Exercise directions
Please reproduce, exactly and with nothing else, every line from the one containing "Academy Team uniszex" through the last line of the records below.

Dataset excerpts
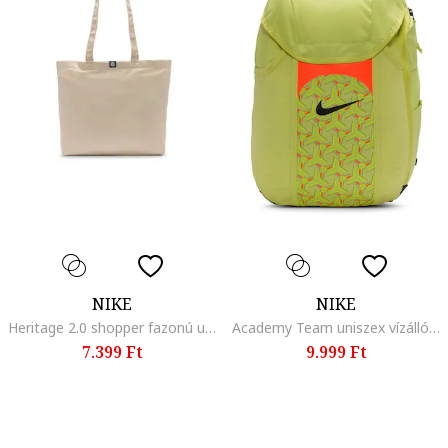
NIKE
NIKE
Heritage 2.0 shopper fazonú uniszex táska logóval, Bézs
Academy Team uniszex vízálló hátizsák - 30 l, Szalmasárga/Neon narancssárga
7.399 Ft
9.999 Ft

Reply
Academy Team uniszex vízálló hátizsák - 30 l, Szalmasárga/Neon narancssárga
7.399 Ft
9.999 Ft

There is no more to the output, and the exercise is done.